# [WHAT IS REQUIRED]
Look through the entries below, please, and copy every line with the word "time".

# [EXCERPTED RECORDS]
•••

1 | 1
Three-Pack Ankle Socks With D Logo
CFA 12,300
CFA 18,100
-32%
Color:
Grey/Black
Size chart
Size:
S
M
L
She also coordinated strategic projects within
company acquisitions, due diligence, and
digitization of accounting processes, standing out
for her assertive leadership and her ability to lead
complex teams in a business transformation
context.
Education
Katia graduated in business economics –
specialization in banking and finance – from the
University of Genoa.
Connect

•••

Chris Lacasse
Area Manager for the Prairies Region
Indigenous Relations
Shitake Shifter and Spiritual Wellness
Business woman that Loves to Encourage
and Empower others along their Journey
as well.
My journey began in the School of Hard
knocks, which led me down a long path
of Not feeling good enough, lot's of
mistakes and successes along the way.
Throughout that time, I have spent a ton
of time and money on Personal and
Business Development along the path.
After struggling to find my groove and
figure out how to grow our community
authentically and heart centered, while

•••

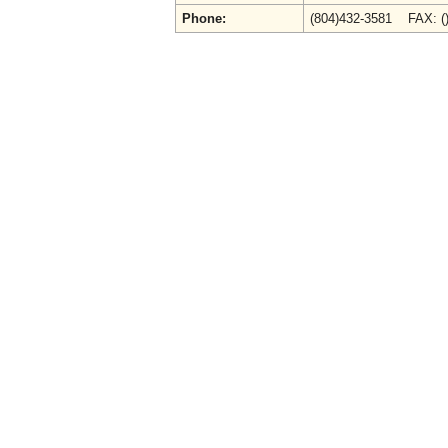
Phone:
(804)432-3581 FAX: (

•••

# [COMPLETED EXERCISE]
Throughout that time, I have spent a ton
of time and money on Personal and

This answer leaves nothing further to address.